Disabling impairments result in some limitation to the functional capacity for at least one of these basic work activities. Residual functional capacity (RFC) is what you can do despite limitations caused by an impairment. If you can’t perform substantial gainful activity based on your RFC, you are disabled. Your RFC is used to determine whether you can do your past work or, considering your age, education, and work experience, other work at the level of substantial gainful activity.
In a continuing disability review, the Administration must determine if any medical improvement is related to your ability to work when there is a decrease in medical severity shown by symptoms, signs, and laboratory findings. The SSA assesses your residual functional capacity based on the current severity of the impairment(s) present at your last favorable medical decision.
The new residual functional capacity is compared to your residual functional capacity during your prior disability decision. An increase in your residual functional capacity is based on actual changes in the signs, symptoms, or laboratory findings – otherwise, any medical improvement isn’t considered related to your ability to do work.
There are additional factors and considerations that can be part of the continuing disability review. Generally, the most important of these are any exceptions to medical improvement. There are two groups of exceptions to medical improvement reviewed at a continuing disability review. The first focuses on current impairments and the ability to do substantial gainful activity. The Administration looks at evidence that you no longer are disabled – or, perhaps, never should have been considered disabled. There must be substantial evidence of any of these.

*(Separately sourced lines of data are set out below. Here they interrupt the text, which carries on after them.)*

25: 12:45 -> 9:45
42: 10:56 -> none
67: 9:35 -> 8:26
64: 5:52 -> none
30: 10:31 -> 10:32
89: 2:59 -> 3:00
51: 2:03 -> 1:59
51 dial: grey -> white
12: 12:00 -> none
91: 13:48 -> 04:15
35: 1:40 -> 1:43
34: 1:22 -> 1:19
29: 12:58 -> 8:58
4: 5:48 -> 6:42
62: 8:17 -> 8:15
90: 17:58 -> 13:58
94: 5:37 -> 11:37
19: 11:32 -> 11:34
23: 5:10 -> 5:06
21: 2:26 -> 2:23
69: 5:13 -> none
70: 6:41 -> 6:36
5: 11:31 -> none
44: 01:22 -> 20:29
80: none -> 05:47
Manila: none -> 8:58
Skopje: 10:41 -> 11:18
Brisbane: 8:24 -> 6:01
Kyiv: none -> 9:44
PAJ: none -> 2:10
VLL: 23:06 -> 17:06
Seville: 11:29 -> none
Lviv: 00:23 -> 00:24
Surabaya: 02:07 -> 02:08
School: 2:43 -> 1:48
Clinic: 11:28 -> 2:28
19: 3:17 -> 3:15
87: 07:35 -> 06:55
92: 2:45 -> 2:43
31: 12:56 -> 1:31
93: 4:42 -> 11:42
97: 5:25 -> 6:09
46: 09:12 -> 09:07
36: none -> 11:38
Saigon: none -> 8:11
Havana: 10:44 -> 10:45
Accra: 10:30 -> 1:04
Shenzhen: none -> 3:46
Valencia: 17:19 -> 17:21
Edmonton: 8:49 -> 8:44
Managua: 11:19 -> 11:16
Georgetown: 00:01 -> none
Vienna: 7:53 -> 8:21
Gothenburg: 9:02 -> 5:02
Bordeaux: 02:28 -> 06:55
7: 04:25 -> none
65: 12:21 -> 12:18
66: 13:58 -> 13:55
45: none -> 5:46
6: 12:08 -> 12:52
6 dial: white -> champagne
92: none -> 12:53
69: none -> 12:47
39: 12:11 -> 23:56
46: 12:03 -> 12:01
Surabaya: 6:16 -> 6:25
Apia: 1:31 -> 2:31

One exception arises if you benefited from advances in medical or vocational therapy or technology related to your ability to work. There also may be new or improved diagnostic or evaluative techniques showing your impairment is not as disabling as it was found to be during your most recent favorable decision. A third exception involves substantial evidence showing a prior disability decision was in error, although this only can be found when conditions for reopening a prior decision are met.
The second category of exceptions to medical improvement not involving medical improvement or substantial gainful activity also can lead to an end of your benefits at a continuing disability review. One involves a prior determination or decision was fraudulently obtained. The Administration looks at physical, mental, educational, or language limitations that you had at the prior determination. Another exception concerns not cooperating with the SSA. If asked for medical or other evidence or told to go to a medical examination, you will be found no longer disabled if you ignore such “requests,” provided you lack good cause for the failure. The third exception in this group seems obvious: if the SSA cannot find you and has questions regarding your disability, your payments will be suspended. Finally, your failure to follow prescribed treatment which would be expected to restore your ability to engage in substantial gainful activity, unless you show good cause for this, will end your entitlement to benefits.
If you are notified your Social Security disability benefits are to be ceased after an unfavorable continuing disability review, your benefits will continue for two more months to allow you time to arrange other support. (You also may be able to contest the decision.) The only exception to the two-month rule is if your benefits are ending for failure to cooperate – in that case, they would cease immediately.